Work to be completed: Lines containing "everyone": state how many there are in these entries, and write only that number.
----------------
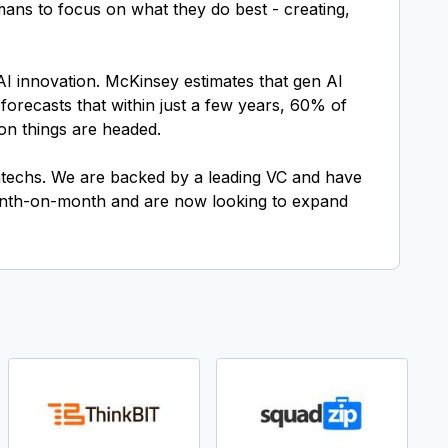
umans to focus on what they do best - creating,
AI innovation. McKinsey estimates that gen AI
 forecasts that within just a few years, 60% of
ion things are headed.
fintechs. We are backed by a leading VC and have
onth-on-month and are now looking to expand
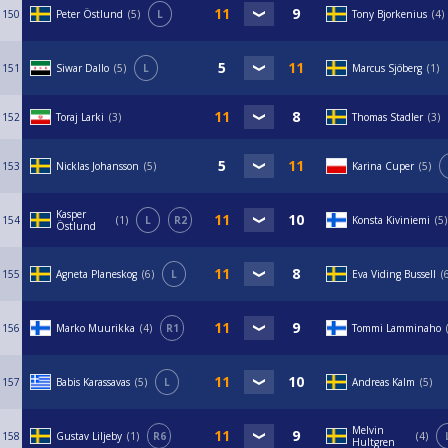
150
Peter Östlund
5
L
Tony Bjorkenius
4
151
Siwar Dallo
5
L
Marcus Sjöberg
1
152
Toraj Larki
3
Thomas Stadler
3
153
Nicklas Johansson
5
Karina Cuper
5
Kasper
154
1
L
R2
Konsta Kiviniemi
5
Östlund
155
Agneta Planeskog
6
L
Eva Viding Bussell
156
Marko Muurikka
4
R1
Tommi Lamminaho
157
Babis Karassavas
5
L
Andreas Kalm
5
Melvin
158
Gustav Liljeby
1
R6
4
Hultgren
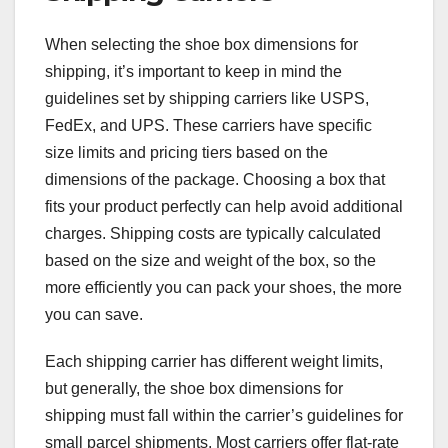
When selecting the shoe box dimensions for
shipping, it’s important to keep in mind the
guidelines set by shipping carriers like USPS,
FedEx, and UPS. These carriers have specific
size limits and pricing tiers based on the
dimensions of the package. Choosing a box that
fits your product perfectly can help avoid additional
charges. Shipping costs are typically calculated
based on the size and weight of the box, so the
more efficiently you can pack your shoes, the more
you can save.
Each shipping carrier has different weight limits,
but generally, the shoe box dimensions for
shipping must fall within the carrier’s guidelines for
small parcel shipments. Most carriers offer flat-rate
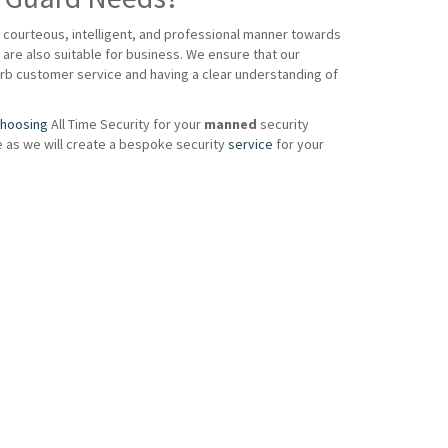
a courteous, intelligent, and professional manner towards
are also suitable for business. We ensure that our
perb customer service and having a clear understanding of
hoosing
All Time Security for your
manned
security
e as we will create a bespoke security
service
for your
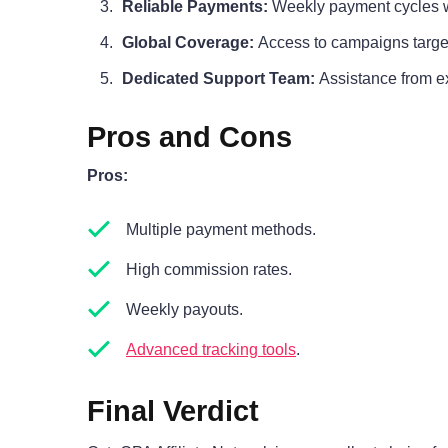
Reliable Payments:
Weekly payment cycles wi
Global Coverage:
Access to campaigns targe
Dedicated Support Team:
Assistance from ex
Pros and Cons
Pros:
Multiple payment methods.
High commission rates.
Weekly payouts.
Advanced tracking tools
.
Final Verdict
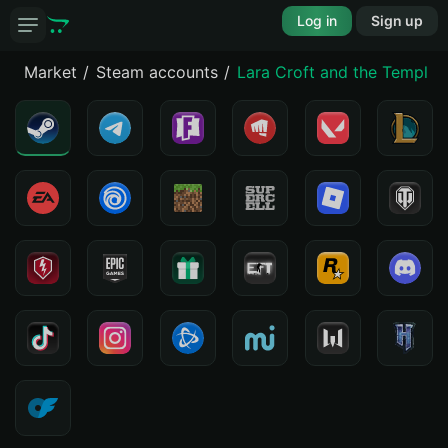
Log in
Sign up
Market
Steam accounts
Lara Croft and the Temple o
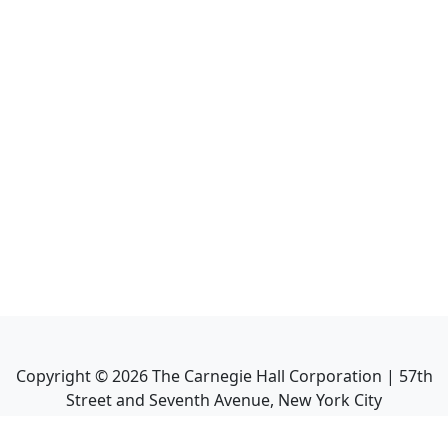
Copyright ©
2026
The Carnegie Hall Corporation | 57th
Street and Seventh Avenue, New York City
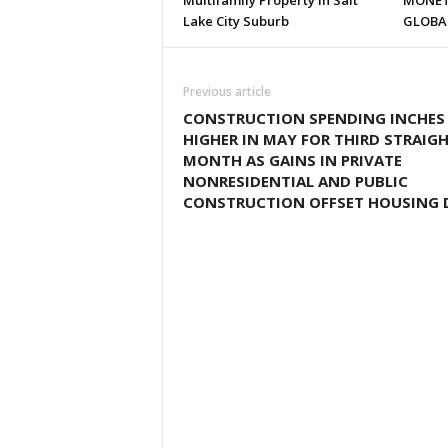
Multifamily Property in Salt
MONET
Lake City Suburb
GLOBA
Previous article
CONSTRUCTION SPENDING INCHES
HIGHER IN MAY FOR THIRD STRAIG
MONTH AS GAINS IN PRIVATE
NONRESIDENTIAL AND PUBLIC
CONSTRUCTION OFFSET HOUSING 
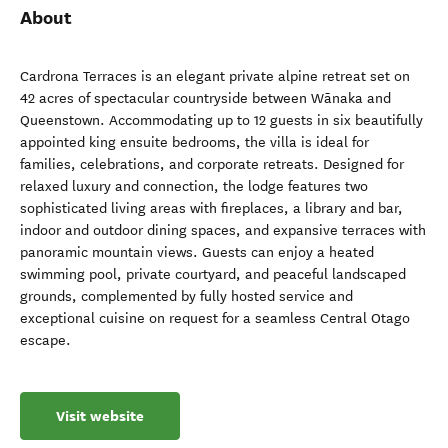
About
Cardrona Terraces is an elegant private alpine retreat set on
42 acres of spectacular countryside between Wānaka and
Queenstown. Accommodating up to 12 guests in six beautifully
appointed king ensuite bedrooms, the villa is ideal for
families, celebrations, and corporate retreats. Designed for
relaxed luxury and connection, the lodge features two
sophisticated living areas with fireplaces, a library and bar,
indoor and outdoor dining spaces, and expansive terraces with
panoramic mountain views. Guests can enjoy a heated
swimming pool, private courtyard, and peaceful landscaped
grounds, complemented by fully hosted service and
exceptional cuisine on request for a seamless Central Otago
escape.
Visit website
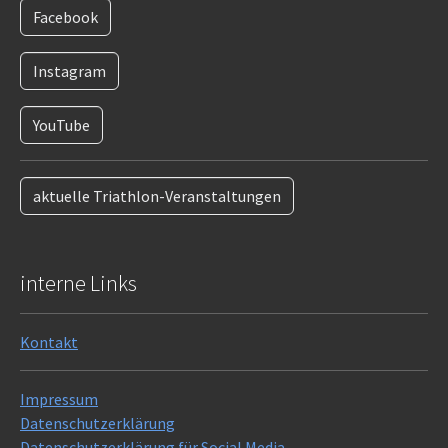
Facebook
Instagram
YouTube
aktuelle Triathlon-Veranstaltungen
interne Links
Kontakt
Impressum
Datenschutzerklärung
Datenschutzerklärung für Social Media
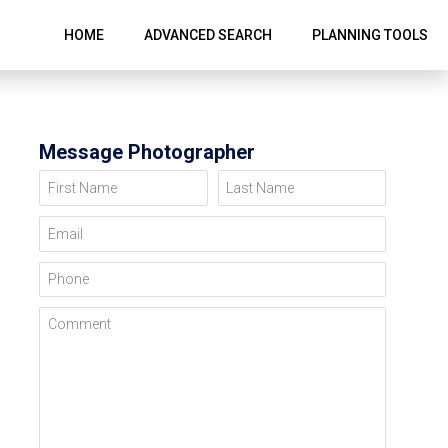
HOME
ADVANCED SEARCH
PLANNING TOOLS
Message Photographer
First Name
Last Name
Email
Phone
Comment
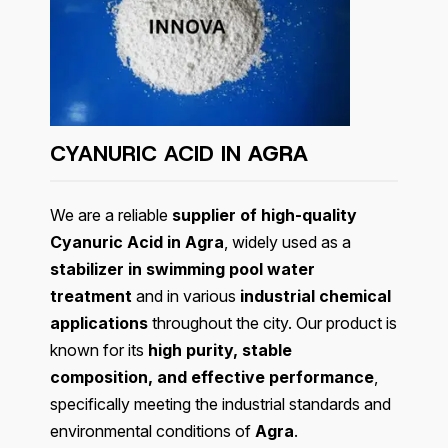
CYANURIC ACID IN
AGRA
We are a reliable
supplier of high-quality
Cyanuric Acid in Agra
, widely used as a
stabilizer in swimming pool water
treatment
and in various
industrial chemical
applications
throughout the city. Our product is
known for its
high purity, stable
composition, and effective performance
,
specifically meeting the industrial standards and
environmental conditions of
Agra
.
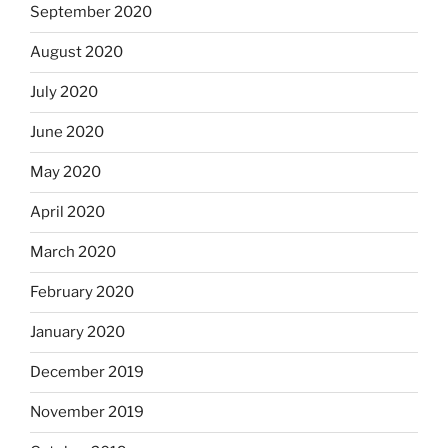
September 2020
August 2020
July 2020
June 2020
May 2020
April 2020
March 2020
February 2020
January 2020
December 2019
November 2019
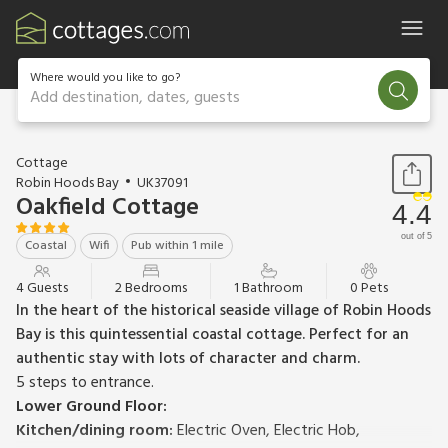
Where would you like to go?
Add destination, dates, guests
1 / 18
Cottage
Robin Hoods Bay
UK37091
Oakfield Cottage
4.4
out of 5
Coastal
Wifi
Pub within 1 mile
4 Guests
2 Bedrooms
1 Bathroom
0 Pets
In the heart of the historical seaside village of Robin Hoods
Bay is this quintessential coastal cottage. Perfect for an
authentic stay with lots of character and charm.
5 steps to entrance.
Lower Ground Floor:
Kitchen/dining room:
Electric Oven, Electric Hob,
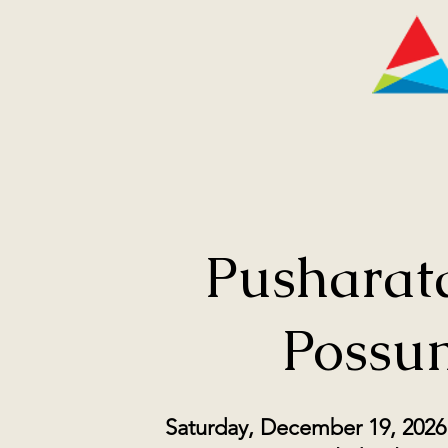
Pusharata
Possu
Saturday, December 19, 2026 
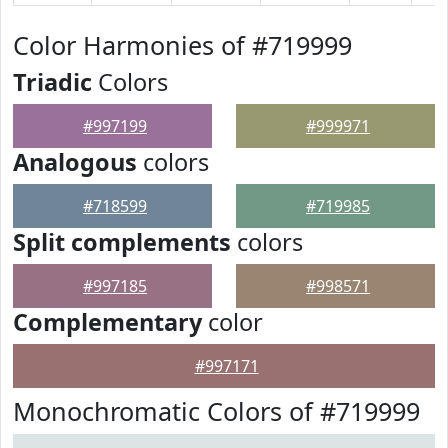
Color Harmonies of #719999
Triadic
Colors
#997199
#999971
Analogous
colors
#718599
#719985
Split complements
colors
#997185
#998571
Complementary
color
#997171
Monochromatic Colors of #719999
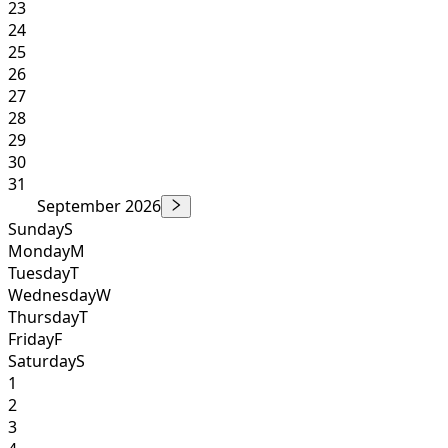
23
24
25
26
27
28
29
30
31
September 2026
Sunday
S
Monday
M
Tuesday
T
Wednesday
W
Thursday
T
Friday
F
Saturday
S
1
2
3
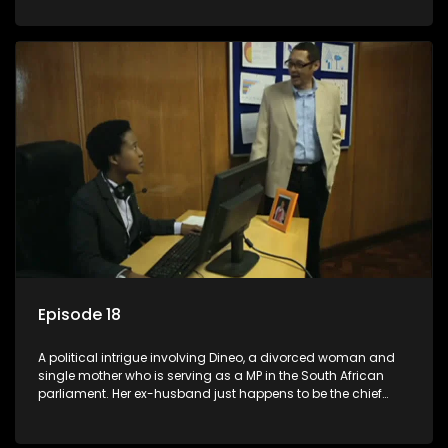
Dineo.
Episode 18
A political intrigue involving Dineo, a divorced woman and
single mother who is serving as a MP in the South African
parliament. Her ex-husband just happens to be the chief
whip of their political party, causing even more strife for
Dineo.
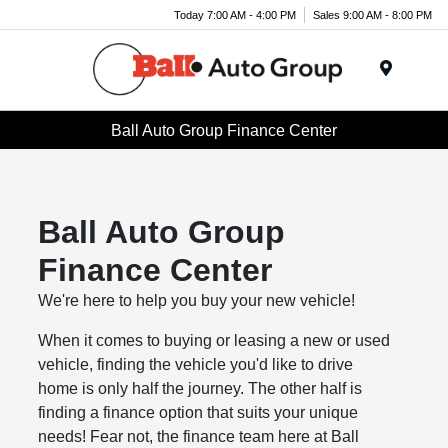
Today 7:00 AM - 4:00 PM
Sales 9:00 AM - 8:00 PM
Menu
Ball Auto Group Finance Center
Ball Auto Group
Finance Center
We're here to help you buy your new vehicle!
When it comes to buying or leasing a new or used
vehicle, finding the vehicle you'd like to drive
home is only half the journey. The other half is
finding a finance option that suits your unique
needs! Fear not, the finance team here at Ball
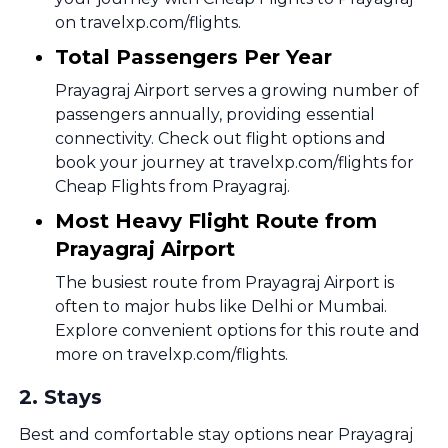
on travelxp.com/flights.
Total Passengers Per Year
Prayagraj Airport serves a growing number of
passengers annually, providing essential
connectivity. Check out flight options and
book your journey at travelxp.com/flights for
Cheap Flights from Prayagraj.
Most Heavy Flight Route from
Prayagraj Airport
The busiest route from Prayagraj Airport is
often to major hubs like Delhi or Mumbai.
Explore convenient options for this route and
more on travelxp.com/flights.
2
.
Stays
Best and comfortable stay options near Prayagraj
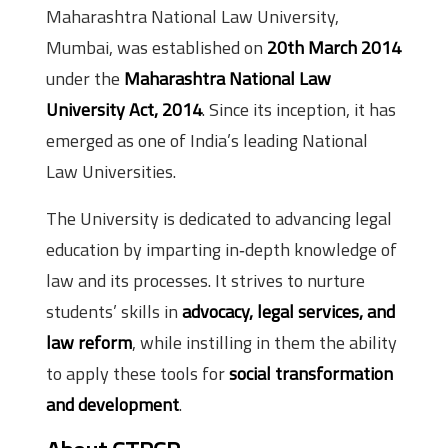
Maharashtra National Law University,
Mumbai, was established on
20th March 2014
under the
Maharashtra National Law
University Act, 2014
. Since its inception, it has
emerged as one of India’s leading National
Law Universities.
The University is dedicated to advancing legal
education by imparting in‑depth knowledge of
law and its processes. It strives to nurture
students’ skills in
advocacy, legal services, and
law reform
, while instilling in them the ability
to apply these tools for
social transformation
and development
.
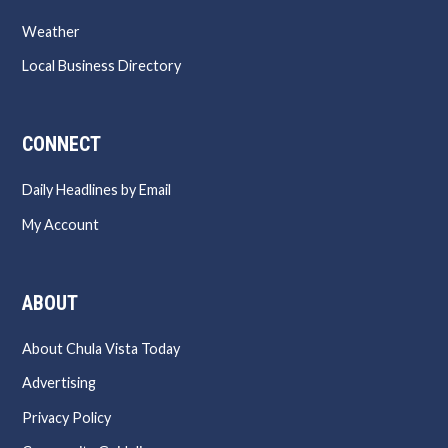
Weather
Local Business Directory
CONNECT
Daily Headlines by Email
My Account
ABOUT
About Chula Vista Today
Advertising
Privacy Policy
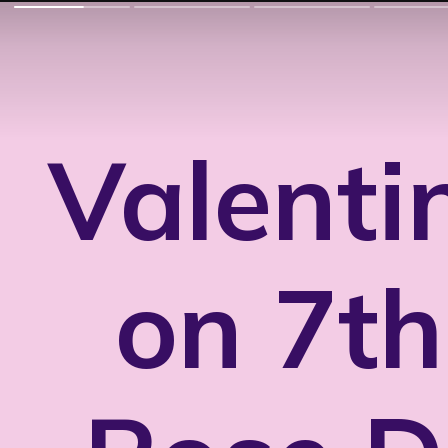
Valenti
on 7th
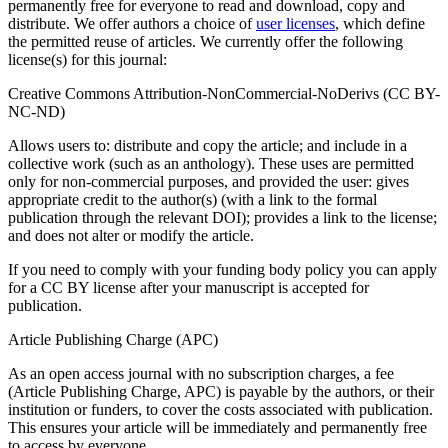
permanently free for everyone to read and download, copy and
distribute. We offer authors a choice of
user licenses
, which define
the permitted reuse of articles. We currently offer the following
license(s) for this journal:
Creative Commons Attribution-NonCommercial-NoDerivs (CC BY-
NC-ND)
Allows users to: distribute and copy the article; and include in a
collective work (such as an anthology). These uses are permitted
only for non-commercial purposes, and provided the user: gives
appropriate credit to the author(s) (with a link to the formal
publication through the relevant DOI); provides a link to the license;
and does not alter or modify the article.
If you need to comply with your funding body policy you can apply
for a CC BY license after your manuscript is accepted for
publication.
Article Publishing Charge (APC)
As an open access journal with no subscription charges, a fee
(Article Publishing Charge, APC) is payable by the authors, or their
institution or funders, to cover the costs associated with publication.
This ensures your article will be immediately and permanently free
to access by everyone.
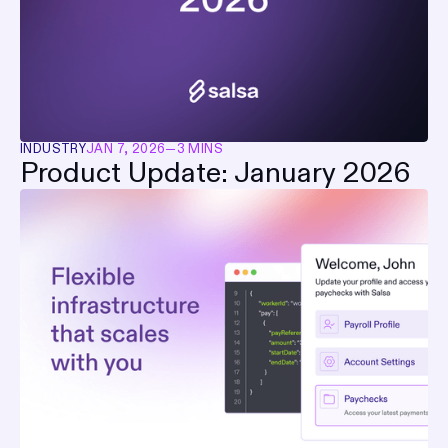
INDUSTRY
JAN 7, 2026
—
3 MINS
Product Update: January 2026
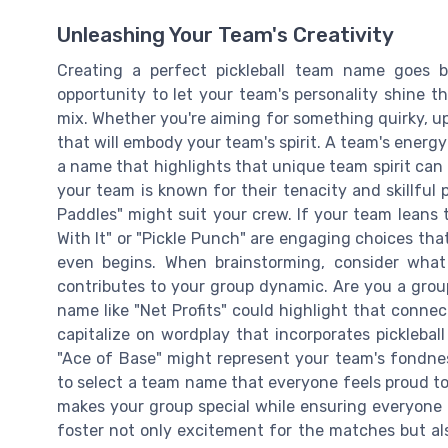
Unleashing Your Team's Creativity
Creating a perfect pickleball team name goes 
opportunity to let your team's personality shine t
mix. Whether you're aiming for something quirky, upl
that will embody your team's spirit. A team's energ
a name that highlights that unique team spirit can m
your team is known for their tenacity and skillful 
Paddles" might suit your crew. If your team leans t
With It" or "Pickle Punch" are engaging choices tha
even begins. When brainstorming, consider wh
contributes to your group dynamic. Are you a group
name like "Net Profits" could highlight that conne
capitalize on wordplay that incorporates picklebal
"Ace of Base" might represent your team's fondnes
to select a team name that everyone feels proud to 
makes your group special while ensuring everyone h
foster not only excitement for the matches but 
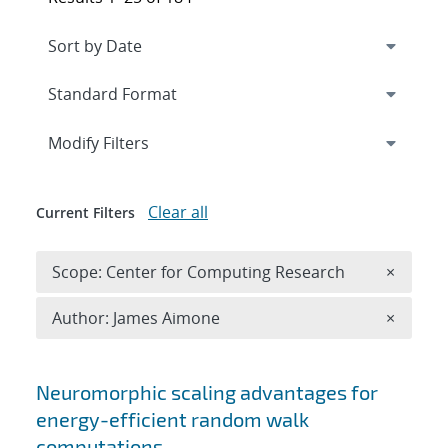
Expand
section
Modify Filters
Clear all
Current Filters
Remove 
Scope: Center for Computing Research
×
Remove A
Author: James Aimone
×
Search results
Neuromorphic scaling advantages for
energy-efficient random walk
computations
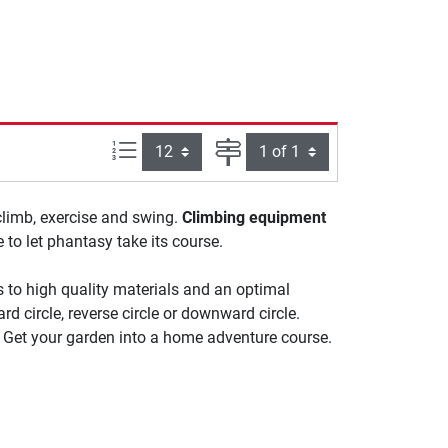
Items per page:
Page
climb, exercise and swing.
Climbing equipment
to let phantasy take its course.
 to high quality materials and an optimal
rd circle, reverse circle or downward circle.
. Get your garden into a home adventure course.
----------------
Answer below: 4